» PROMPT: Each entry is to be retyped without alteration, and no picture is to be included.

» GIVEN DATA:
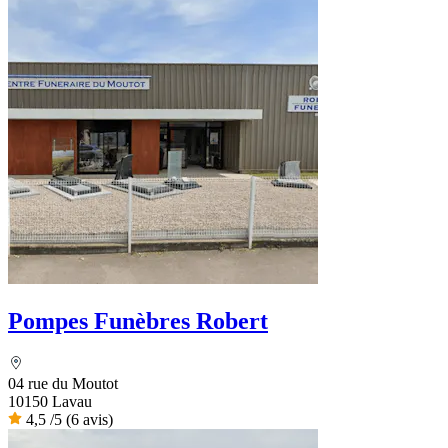
Pompes Funèbres Robert
04 rue du Moutot
10150 Lavau
4,5
/5
(6 avis)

» RESULT BELOW:
Pompes Funèbres Robert
04 rue du Moutot
10150 Lavau
4,5
/5
(6 avis)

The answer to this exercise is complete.